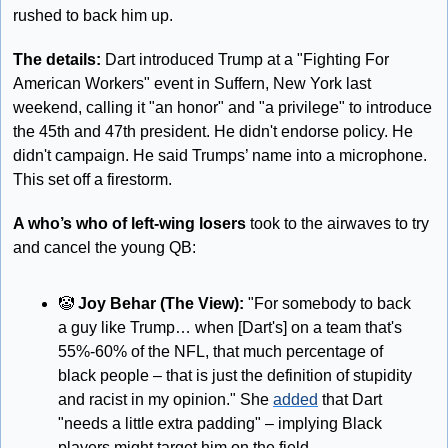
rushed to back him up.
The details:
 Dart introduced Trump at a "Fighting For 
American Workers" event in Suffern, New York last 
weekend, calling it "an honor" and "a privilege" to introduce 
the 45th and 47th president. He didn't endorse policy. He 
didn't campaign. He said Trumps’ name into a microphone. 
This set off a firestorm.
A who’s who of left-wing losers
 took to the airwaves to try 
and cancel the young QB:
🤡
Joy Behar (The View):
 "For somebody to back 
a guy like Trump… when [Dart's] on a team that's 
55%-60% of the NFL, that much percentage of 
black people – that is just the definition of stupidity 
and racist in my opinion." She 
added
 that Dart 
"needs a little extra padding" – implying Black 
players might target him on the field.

...

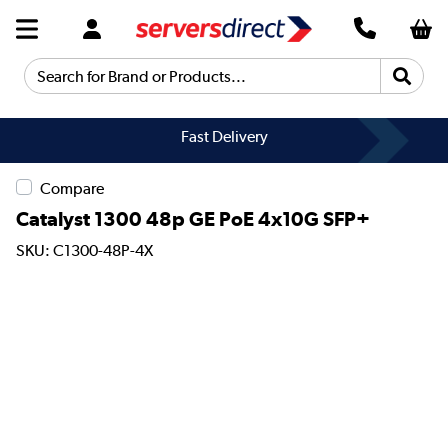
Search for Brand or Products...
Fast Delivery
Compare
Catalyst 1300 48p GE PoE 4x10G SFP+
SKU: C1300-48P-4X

...

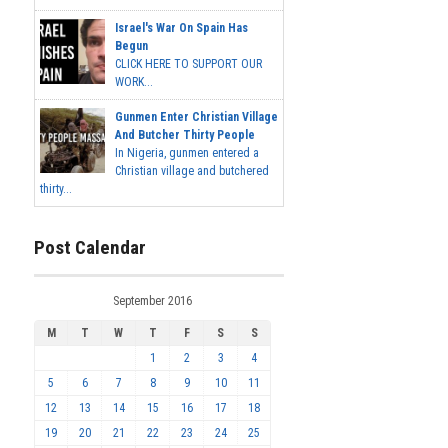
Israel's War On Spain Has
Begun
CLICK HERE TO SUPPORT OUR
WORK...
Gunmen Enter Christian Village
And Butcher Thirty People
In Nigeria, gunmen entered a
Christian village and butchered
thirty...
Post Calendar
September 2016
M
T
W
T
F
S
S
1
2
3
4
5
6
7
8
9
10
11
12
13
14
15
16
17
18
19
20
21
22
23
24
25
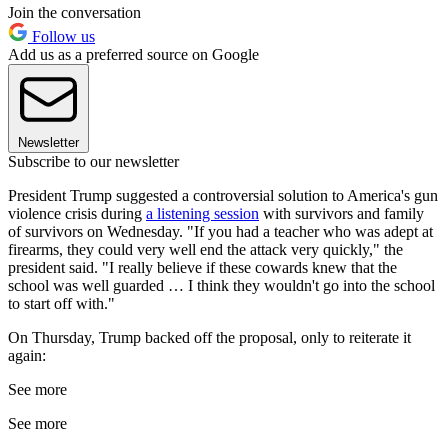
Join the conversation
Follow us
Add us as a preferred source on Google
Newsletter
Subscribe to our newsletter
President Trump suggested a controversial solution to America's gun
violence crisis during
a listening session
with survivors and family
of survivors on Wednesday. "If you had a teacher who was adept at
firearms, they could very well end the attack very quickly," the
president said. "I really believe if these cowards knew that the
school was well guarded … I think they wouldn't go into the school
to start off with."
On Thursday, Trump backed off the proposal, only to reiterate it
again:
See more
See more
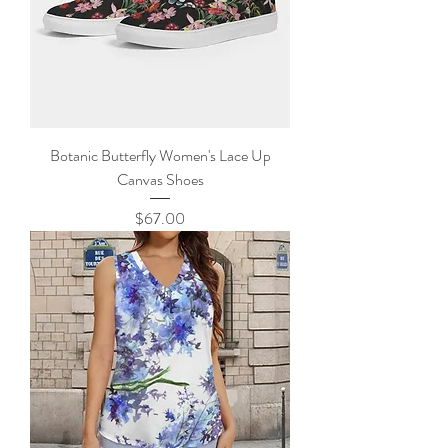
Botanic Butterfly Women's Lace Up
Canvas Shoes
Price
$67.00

■ **DIRECTIONS FOR THIS TASK**
Reprint exactly the lines above that start at the one with "Subscribe to our newsletter" and end at the one with "firearms, they could", keeping both and adding none.

■ **EXERCISE ANSWER**
Subscribe to our newsletter
President Trump suggested a controversial solution to America's gun
violence crisis during
a listening session
with survivors and family
of survivors on Wednesday. "If you had a teacher who was adept at
firearms, they could very well end the attack very quickly," the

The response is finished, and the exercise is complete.